Devletin asimilasyon yuvaları: YİBO’lar

İmam Hatip Liseleri’ne yoğunlaşan algının ne yazık ki gözden kaçırdığı gerçeklik bir devşirme fabrikası olan YİBO’lardır. Büyükşehirlere, metropollere yoğunlaşan algının yüzünü bir an önce YİBO’lara dönmesi ve burada yaşanılan bu vahim meselenin çözümüne yönelik yeni arayışlara girmesi elzem olandır. Çünkü YİBO’lar üzerinde yaşam bulan asimilasyon politikaları gelenekselleşmiş bir devlet yöntemi olmakla beraber olası iç savaşın da bir hamlesidir. Hâkim klikler bölgelerde üstünlük sağlama amacıyla yalnızca mülteci kamplarına başvurmuyor, aynı zamanda deyim yerindeyse kaleleri içten fethedip bölge gençlerini etkileri altına alarak yeni Truva atları yaratıyor ve hâlihazırda da yaratmaktalar

HABER MERKEZİ (30.07.2016) – Gazetemizin 126’ncı sayısında yer alan “Devletin asimilasyon yuvaları: YİBO’lar” başlıklı yazıyı okuyucularımızla bir kez de internet sitemiz üzerinden paylaşıyoruz.

Asimilasyon yaşadığımız coğrafya üzerinde egemen güçlerin yegâne ve değişmez politikalarından birisi olmuştur. Devlet asırlardır Türk-Sünni prototipinin dışında kalan tüm inanç ve milletlere bu politikayla saldırmış, kültürel anlamda çoğunu yok edip Türkleştirip, Sünnileştirmiştir. “TC” devletinin uyguladığı asimilasyon politikası bugün de geçmişi aratmayacak bir biçimde sürüyor, genç beyinleri resmi tarih anlayışına göre şekillendirerek onları yok ediyor. Tekçi faşist zihniyetin bugün Türkiye-Kuzey Kürdistan’da Türklük üzerinden yaptığı asimilasyon politikası YİBO’lar (Yatılı İlköğretim Bölge Okulları) aracılığıyla tüm hızıyla devam ediyor. 1980’lerle beraber daha belirgin bir şekilde göze çarpan köylerden kentlere göç etme durumu 1994’de sözüm ona çıkarılan “terörle mücadele” yasaları neticesinde beraber yaşanılan köy boşaltmalarıyla en üst seviyeye çıkmış, amiyane tabirle bölgedeki köyler birer viraneye çevrilerek insanlar zorla köylerinden göç ettirilmişlerdir.
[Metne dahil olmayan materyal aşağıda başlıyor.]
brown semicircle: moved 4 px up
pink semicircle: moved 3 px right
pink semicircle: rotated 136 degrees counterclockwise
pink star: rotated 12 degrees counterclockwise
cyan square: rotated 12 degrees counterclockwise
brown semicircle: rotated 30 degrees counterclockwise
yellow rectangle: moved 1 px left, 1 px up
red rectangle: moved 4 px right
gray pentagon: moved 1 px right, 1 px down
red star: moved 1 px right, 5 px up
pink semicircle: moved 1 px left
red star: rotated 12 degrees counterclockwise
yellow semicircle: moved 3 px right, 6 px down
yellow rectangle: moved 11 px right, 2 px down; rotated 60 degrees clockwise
Köylerdeki nüfusun üst seviyede olduğu dönemlerde tek bir yapı altında tüm ilköğretim öğrencileri karma olarak tek bir sınıfta eğitim görüyor ve kendilerine zorla Türkçe öğretilmekle beraber, öğrenmeyen ya da öğrenemeyenlere çeşitli cezalar uygulanıyordu. Son derece titizlikle yürütülen sistemde öğrencilerden bir veya birkaç kişi seçilerek konumlandırılıyor, sorumluluk verilen öğrenciler okul dışında da tüm gün köy içerisinde Kürtçe konuşan öğrencileri not edip ertesi gün öğretmenlerine şikâyet ederek cezalandırılmalarını sağlamakla görevlendiriliyorlardı. Bu cezalar kâh tahtaya çıkartılarak onur kırıcı cezalar vererek arkadaşlarının önünde küçük düşürmek kâh kaba dayakla ve hakaretler eşliğinde zorla Türkçe öğretmek şeklindeydi. 1980 AFC’si ile zorunlu hale gelen Din Kültürü ve Ahlak Bilgisi dersleri yine Alevi köylerinde sancılı bir biçimde işlenmiş, Alevi öğrencilere zorla namaz kıldırmak ya da Ramazan aylarında oruç tutturmak gibi türlü türlü trajikomik pratikler yürürlüğe konulmuştu. Köylerin boşalmasıyla köylerdeki ilkokullar kapanmış, bunun yerine bölgelerdeki tüm öğrenciler toplanarak tek bir çatı altında öğrenim görmeye başlamış, buralarda da aynı biçimde sistematik olarak asimilasyona ve çeşitli dayatmalara maruz kalmışlardır.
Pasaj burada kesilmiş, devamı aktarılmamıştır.